--- Data listing ---
◆ ◆ ◆ ◆

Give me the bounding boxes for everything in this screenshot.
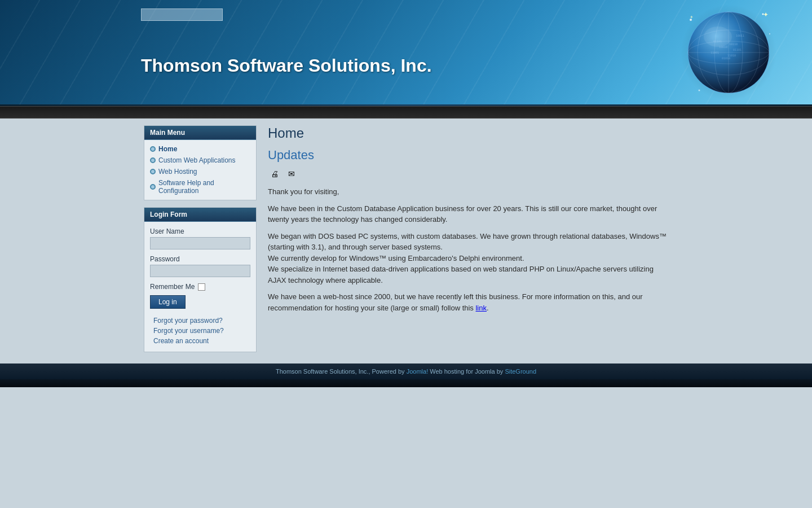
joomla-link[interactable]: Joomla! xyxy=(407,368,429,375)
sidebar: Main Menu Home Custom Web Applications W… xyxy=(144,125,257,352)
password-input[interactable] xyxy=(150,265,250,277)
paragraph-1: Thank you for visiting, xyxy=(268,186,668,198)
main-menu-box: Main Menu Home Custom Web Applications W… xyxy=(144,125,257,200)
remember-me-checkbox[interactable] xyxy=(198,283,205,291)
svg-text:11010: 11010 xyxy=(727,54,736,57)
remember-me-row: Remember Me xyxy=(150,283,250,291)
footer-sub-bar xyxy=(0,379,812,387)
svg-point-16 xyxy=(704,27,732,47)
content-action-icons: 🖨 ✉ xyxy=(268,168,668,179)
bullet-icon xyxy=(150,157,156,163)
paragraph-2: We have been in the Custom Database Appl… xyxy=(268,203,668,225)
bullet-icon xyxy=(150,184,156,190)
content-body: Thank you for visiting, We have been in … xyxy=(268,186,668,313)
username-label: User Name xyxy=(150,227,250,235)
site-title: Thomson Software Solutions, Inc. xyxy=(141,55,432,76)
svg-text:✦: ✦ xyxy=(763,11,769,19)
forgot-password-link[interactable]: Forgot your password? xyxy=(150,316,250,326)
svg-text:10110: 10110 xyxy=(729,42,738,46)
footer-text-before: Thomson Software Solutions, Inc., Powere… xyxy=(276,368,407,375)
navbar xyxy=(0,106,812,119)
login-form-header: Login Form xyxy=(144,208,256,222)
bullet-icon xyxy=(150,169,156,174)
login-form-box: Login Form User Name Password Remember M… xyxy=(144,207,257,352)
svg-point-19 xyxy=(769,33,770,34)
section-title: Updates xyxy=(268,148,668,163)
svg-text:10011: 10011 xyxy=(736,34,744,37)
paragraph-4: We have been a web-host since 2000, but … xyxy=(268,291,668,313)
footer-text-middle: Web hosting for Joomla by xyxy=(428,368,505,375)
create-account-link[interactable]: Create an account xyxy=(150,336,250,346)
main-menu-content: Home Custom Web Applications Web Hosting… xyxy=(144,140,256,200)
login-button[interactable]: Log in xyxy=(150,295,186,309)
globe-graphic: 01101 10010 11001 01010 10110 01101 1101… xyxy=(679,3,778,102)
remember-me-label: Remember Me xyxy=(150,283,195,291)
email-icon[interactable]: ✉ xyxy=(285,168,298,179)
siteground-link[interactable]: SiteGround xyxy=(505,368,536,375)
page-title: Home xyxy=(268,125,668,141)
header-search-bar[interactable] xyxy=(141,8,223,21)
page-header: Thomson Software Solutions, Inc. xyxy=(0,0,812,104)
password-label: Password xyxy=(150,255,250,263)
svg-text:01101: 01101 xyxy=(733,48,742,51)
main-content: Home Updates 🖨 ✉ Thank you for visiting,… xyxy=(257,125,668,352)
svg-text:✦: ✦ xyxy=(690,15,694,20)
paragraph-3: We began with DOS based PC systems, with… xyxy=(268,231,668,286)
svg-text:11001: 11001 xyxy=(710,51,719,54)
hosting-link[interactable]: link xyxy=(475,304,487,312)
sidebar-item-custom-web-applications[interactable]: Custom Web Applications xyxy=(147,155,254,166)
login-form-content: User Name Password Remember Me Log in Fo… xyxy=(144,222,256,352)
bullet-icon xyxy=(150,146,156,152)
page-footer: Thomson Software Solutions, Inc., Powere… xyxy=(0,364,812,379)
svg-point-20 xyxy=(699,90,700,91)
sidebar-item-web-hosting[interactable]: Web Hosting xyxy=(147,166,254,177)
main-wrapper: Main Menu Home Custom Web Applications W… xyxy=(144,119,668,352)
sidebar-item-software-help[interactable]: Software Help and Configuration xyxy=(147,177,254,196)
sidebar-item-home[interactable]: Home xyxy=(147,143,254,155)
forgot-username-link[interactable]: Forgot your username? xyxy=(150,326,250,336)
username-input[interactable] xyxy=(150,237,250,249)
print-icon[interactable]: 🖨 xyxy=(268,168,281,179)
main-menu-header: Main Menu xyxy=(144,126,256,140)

◆ ◆ ◆ ◆

--- The task ---
Give back the entries verbatim. Do not include any picture.

--- Final answer ---
Give me the bounding boxes for everything in this screenshot.
joomla-link[interactable]: Joomla! xyxy=(407,368,429,375)
sidebar: Main Menu Home Custom Web Applications W… xyxy=(144,125,257,352)
password-input[interactable] xyxy=(150,265,250,277)
paragraph-1: Thank you for visiting, xyxy=(268,186,668,198)
main-menu-box: Main Menu Home Custom Web Applications W… xyxy=(144,125,257,200)
remember-me-checkbox[interactable] xyxy=(198,283,205,291)
svg-text:11010: 11010 xyxy=(727,54,736,57)
remember-me-row: Remember Me xyxy=(150,283,250,291)
footer-sub-bar xyxy=(0,379,812,387)
svg-point-16 xyxy=(704,27,732,47)
content-action-icons: 🖨 ✉ xyxy=(268,168,668,179)
bullet-icon xyxy=(150,157,156,163)
paragraph-2: We have been in the Custom Database Appl… xyxy=(268,203,668,225)
bullet-icon xyxy=(150,184,156,190)
content-body: Thank you for visiting, We have been in … xyxy=(268,186,668,313)
username-label: User Name xyxy=(150,227,250,235)
site-title: Thomson Software Solutions, Inc. xyxy=(141,55,432,76)
svg-text:✦: ✦ xyxy=(763,11,769,19)
forgot-password-link[interactable]: Forgot your password? xyxy=(150,316,250,326)
svg-text:10110: 10110 xyxy=(729,42,738,46)
footer-text-before: Thomson Software Solutions, Inc., Powere… xyxy=(276,368,407,375)
navbar xyxy=(0,106,812,119)
login-form-header: Login Form xyxy=(144,208,256,222)
bullet-icon xyxy=(150,169,156,174)
login-form-box: Login Form User Name Password Remember M… xyxy=(144,207,257,352)
svg-point-19 xyxy=(769,33,770,34)
section-title: Updates xyxy=(268,148,668,163)
svg-text:10011: 10011 xyxy=(736,34,744,37)
paragraph-4: We have been a web-host since 2000, but … xyxy=(268,291,668,313)
footer-text-middle: Web hosting for Joomla by xyxy=(428,368,505,375)
create-account-link[interactable]: Create an account xyxy=(150,336,250,346)
main-menu-content: Home Custom Web Applications Web Hosting… xyxy=(144,140,256,200)
login-button[interactable]: Log in xyxy=(150,295,186,309)
globe-graphic: 01101 10010 11001 01010 10110 01101 1101… xyxy=(679,3,778,102)
remember-me-label: Remember Me xyxy=(150,283,195,291)
email-icon[interactable]: ✉ xyxy=(285,168,298,179)
siteground-link[interactable]: SiteGround xyxy=(505,368,536,375)
page-title: Home xyxy=(268,125,668,141)
header-search-bar[interactable] xyxy=(141,8,223,21)
page-header: Thomson Software Solutions, Inc. xyxy=(0,0,812,104)
password-label: Password xyxy=(150,255,250,263)
svg-text:01101: 01101 xyxy=(733,48,742,51)
main-content: Home Updates 🖨 ✉ Thank you for visiting,… xyxy=(257,125,668,352)
svg-text:✦: ✦ xyxy=(690,15,694,20)
paragraph-3: We began with DOS based PC systems, with… xyxy=(268,231,668,286)
svg-text:11001: 11001 xyxy=(710,51,719,54)
hosting-link[interactable]: link xyxy=(475,304,487,312)
sidebar-item-custom-web-applications[interactable]: Custom Web Applications xyxy=(147,155,254,166)
login-form-content: User Name Password Remember Me Log in Fo… xyxy=(144,222,256,352)
bullet-icon xyxy=(150,146,156,152)
page-footer: Thomson Software Solutions, Inc., Powere… xyxy=(0,364,812,379)
svg-point-20 xyxy=(699,90,700,91)
sidebar-item-web-hosting[interactable]: Web Hosting xyxy=(147,166,254,177)
main-wrapper: Main Menu Home Custom Web Applications W… xyxy=(144,119,668,352)
sidebar-item-software-help[interactable]: Software Help and Configuration xyxy=(147,177,254,196)
sidebar-item-home[interactable]: Home xyxy=(147,143,254,155)
forgot-username-link[interactable]: Forgot your username? xyxy=(150,326,250,336)
username-input[interactable] xyxy=(150,237,250,249)
print-icon[interactable]: 🖨 xyxy=(268,168,281,179)
main-menu-header: Main Menu xyxy=(144,126,256,140)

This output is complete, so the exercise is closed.